Open lrbusquets opened 7 months ago
Hi Lluc,
Thanks for posting, and reminding me of this. But, it should still be addressed in the underlying code. First, to answer your few questions:
Could you share a link to a repo with the code that generates your results? That will be helpful to debugging it,
Dominic
Hi Dominic,
Thanks for your reply. If you believe the bug is in my code, please do not spend your time on it. In my view, however, I don't understand how the cause can be anywhere else than in the Tudat implementation of the integrator. Here's what I think:
The case I reported last year (assignment 3, not 1 as I mistakenly stated) was based on the comparison of a numerically propagated Keplerian orbit with respect to its corresponding analytical solution. What I came across this time, in contrast, is based on a numerical convergence analysis using perturbed dynamics, in which each error value is obtained from the difference between the trajectory propagated with the corresponding time step and the trajectory propagated with a timestep twice as small. In other words, these are two completely different strategies that suggest that something is going on when the step sizes used have several decimal figures, and the only thing the two strategies have in common is the usage of the runge_kutta_fixed_step_size function.
Code for the Ganymede plot: file "integrator_analysis_Q1e" in https://github.com/lrbusquets/NumericalAstro_2023_lrbusquets/tree/main/Assignment3 Code for my thesis: file "planets_and_asteroid_integrator_analysis.py" in https://github.com/lrbusquets/master_thesis/blob/master/planets_and_asteroid_integrator_analysis.py
My first thought was that this could be reasonably explained if there were an inconsistency in the float precision used in the C++ scripts that conduct the integration. For instance, if the evaluation of each state is conducted maintaining the double precision of the step size h coming from python (where it is a float64), but in the intermediate evaluations the state derivative function f reduces the number of decimal points of the step size h (for instance, because inside the C++ script it is declared as a float instead of a double), then the intermediate derivatives are not evaluated at the exact instants they should, and therefore it can be reasonable that an extra numerical error accumulates over time.
If this were the case, I could imagine that variable step size integrators do not show any misbehaviour because the C++ function that determines the next step size to be used stores it as a float variable in the first place. But I know I should look at the scripts instead of speculating.
I might do some more tests to check whether or not this explanation is supported and I will post here in case I find anything new. Of course I might well be absolutely wrong, so don't hesitate to mention any other possible explanation you have or if you want me tro do any test in particular.

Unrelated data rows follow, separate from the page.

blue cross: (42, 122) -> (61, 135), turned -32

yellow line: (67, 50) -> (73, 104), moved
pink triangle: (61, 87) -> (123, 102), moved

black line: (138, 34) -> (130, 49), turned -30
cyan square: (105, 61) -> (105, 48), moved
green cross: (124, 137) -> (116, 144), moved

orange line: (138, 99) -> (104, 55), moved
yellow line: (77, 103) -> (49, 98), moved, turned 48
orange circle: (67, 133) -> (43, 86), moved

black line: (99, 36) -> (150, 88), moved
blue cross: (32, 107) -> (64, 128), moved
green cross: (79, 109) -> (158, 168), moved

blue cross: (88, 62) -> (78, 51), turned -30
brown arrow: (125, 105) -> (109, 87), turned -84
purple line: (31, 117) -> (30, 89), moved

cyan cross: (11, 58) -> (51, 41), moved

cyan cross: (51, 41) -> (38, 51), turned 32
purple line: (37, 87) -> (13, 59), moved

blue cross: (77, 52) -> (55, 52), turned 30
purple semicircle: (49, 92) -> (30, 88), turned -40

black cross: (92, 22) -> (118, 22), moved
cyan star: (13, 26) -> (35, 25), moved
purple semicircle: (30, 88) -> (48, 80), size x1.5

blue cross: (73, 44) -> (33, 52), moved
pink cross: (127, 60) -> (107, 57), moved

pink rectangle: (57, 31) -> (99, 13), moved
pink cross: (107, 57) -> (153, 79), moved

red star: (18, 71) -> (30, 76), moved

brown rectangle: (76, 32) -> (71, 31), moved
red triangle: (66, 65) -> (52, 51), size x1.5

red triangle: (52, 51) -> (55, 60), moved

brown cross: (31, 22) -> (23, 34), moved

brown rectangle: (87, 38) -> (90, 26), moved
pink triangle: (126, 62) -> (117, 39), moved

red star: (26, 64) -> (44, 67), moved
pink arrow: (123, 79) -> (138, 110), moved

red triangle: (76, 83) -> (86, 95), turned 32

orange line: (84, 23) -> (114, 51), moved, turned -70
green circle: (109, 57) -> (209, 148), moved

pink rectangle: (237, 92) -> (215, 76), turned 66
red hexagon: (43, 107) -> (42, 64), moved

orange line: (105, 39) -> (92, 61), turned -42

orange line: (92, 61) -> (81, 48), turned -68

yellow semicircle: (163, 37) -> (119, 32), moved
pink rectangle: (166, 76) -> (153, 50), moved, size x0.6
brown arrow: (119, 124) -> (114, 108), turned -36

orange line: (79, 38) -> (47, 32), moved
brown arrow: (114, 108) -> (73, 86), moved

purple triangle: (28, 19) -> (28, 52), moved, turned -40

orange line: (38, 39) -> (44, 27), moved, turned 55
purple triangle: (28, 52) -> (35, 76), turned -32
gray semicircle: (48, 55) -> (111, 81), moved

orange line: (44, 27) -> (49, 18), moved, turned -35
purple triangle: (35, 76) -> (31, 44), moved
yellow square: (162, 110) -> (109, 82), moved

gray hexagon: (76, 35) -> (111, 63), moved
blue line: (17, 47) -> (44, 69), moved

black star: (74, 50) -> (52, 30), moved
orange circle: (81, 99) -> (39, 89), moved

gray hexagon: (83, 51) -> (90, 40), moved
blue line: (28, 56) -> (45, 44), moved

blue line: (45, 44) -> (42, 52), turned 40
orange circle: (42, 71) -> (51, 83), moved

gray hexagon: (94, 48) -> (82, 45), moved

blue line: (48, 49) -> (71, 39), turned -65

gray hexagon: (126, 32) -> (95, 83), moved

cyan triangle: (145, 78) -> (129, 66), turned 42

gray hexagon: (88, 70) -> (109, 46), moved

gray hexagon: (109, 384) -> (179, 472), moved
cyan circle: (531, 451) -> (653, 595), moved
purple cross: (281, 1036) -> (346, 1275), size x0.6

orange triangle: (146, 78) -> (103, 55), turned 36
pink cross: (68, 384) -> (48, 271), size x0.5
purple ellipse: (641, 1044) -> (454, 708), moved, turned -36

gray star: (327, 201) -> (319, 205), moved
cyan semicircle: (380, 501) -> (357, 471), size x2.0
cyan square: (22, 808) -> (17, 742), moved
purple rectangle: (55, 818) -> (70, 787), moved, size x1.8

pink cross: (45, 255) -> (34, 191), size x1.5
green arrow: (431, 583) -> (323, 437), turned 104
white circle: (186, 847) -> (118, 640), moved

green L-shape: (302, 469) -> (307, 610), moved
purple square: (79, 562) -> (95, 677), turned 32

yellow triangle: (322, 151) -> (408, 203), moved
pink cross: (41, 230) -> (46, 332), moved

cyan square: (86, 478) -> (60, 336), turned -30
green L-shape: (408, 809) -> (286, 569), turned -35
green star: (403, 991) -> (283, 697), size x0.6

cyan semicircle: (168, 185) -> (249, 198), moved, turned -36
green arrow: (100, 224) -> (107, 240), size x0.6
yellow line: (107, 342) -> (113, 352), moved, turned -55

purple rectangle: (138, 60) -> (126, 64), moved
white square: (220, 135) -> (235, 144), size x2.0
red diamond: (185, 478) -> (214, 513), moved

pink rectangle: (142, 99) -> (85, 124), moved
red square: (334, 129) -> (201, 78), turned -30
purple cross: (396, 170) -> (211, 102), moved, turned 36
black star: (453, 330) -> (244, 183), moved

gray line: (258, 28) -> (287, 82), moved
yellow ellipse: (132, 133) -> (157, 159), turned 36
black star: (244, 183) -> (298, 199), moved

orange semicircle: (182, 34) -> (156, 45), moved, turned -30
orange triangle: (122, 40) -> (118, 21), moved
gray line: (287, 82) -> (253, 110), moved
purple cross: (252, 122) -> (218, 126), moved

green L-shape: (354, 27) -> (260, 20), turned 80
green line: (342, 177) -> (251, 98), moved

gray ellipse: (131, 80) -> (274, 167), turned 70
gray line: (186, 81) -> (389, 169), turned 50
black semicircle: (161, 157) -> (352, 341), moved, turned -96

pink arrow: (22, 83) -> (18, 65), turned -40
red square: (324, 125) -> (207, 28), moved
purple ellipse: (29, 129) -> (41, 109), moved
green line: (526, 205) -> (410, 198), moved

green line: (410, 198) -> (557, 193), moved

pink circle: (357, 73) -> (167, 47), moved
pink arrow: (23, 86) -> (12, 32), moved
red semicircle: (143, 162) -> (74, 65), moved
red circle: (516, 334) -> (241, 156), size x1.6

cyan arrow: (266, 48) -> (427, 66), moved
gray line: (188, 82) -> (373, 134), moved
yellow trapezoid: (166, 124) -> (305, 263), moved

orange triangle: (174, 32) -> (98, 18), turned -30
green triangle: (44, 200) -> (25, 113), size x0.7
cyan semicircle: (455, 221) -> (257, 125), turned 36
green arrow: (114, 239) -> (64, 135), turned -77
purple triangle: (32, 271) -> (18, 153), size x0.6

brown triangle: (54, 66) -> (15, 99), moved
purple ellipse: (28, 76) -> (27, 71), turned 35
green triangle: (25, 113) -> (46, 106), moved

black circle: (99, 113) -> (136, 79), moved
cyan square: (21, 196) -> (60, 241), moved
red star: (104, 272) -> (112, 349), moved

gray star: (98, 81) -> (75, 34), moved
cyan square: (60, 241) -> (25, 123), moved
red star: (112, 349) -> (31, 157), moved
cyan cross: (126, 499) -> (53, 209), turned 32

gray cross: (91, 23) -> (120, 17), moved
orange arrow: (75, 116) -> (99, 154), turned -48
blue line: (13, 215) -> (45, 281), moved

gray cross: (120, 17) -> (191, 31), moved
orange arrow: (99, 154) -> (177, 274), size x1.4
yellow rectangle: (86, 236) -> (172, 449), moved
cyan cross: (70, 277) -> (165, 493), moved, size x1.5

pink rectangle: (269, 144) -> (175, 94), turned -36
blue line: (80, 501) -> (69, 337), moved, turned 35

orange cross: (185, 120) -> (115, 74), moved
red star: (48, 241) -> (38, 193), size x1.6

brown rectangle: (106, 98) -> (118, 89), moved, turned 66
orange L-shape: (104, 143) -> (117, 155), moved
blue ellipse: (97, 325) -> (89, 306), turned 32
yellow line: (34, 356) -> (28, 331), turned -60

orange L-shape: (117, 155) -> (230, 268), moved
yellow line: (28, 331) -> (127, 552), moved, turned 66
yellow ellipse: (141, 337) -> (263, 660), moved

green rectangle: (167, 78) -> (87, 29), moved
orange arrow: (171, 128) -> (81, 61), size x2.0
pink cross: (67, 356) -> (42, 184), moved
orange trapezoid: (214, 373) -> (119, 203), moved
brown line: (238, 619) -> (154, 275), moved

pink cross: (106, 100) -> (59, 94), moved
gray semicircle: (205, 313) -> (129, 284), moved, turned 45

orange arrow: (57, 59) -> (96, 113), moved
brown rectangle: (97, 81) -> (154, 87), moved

One year ago, working on question 1e of the Numerical Astrodynamics assignment 1, I reported the following issue in the course forum: when I used runge_kutta_fixed_step_size for different step sizes from an np. logspace array, I obtained an error figure that looked like this whereas when I intriduced an np.round() to my step size array it turned to the expected
Although there seems to be no theoretical reason that prevents a Runge-Kutta integrator to work well with arbitrary step sizes, it looked as if some bug introduced significant extra error if a non-integer step was used. Dominic asked me to open an issue here, but it eventually went out of my mind I never did it.
Now, working on my MSc thesis, I encountered the same issue again. When doing a convergence plot just as we did in our first PnO assignment, I found that in order to fix it from this to this
I just needed to apply an np.round() to the step size array I was working with. Note the scale of the vertical axis: in the former the errors are increased by a factor of several thousands from the nominal rounding error regime.
I think this might be a relevant issue for several reasons: 1) If there is some bug that causes this issue (e.g., some float precision reduced where it does not have to inside the runge kutta integrator), could it be also affecting the variable step size solutions? 2) In any ongoing research using TUDAT, could this error be affecting the accuracy of solutions believed to be valid? 3) If there is some theoretical limitation that prevents runge kutta integrators from working well when step sizes have too many decimals, it should be stated in the documentation! 4) For sure some students will find this issue again now that the Numerical Astrodynamics course is ongoing, and they might also end up spending hours before figuring out that a round() is all that needs to be applied.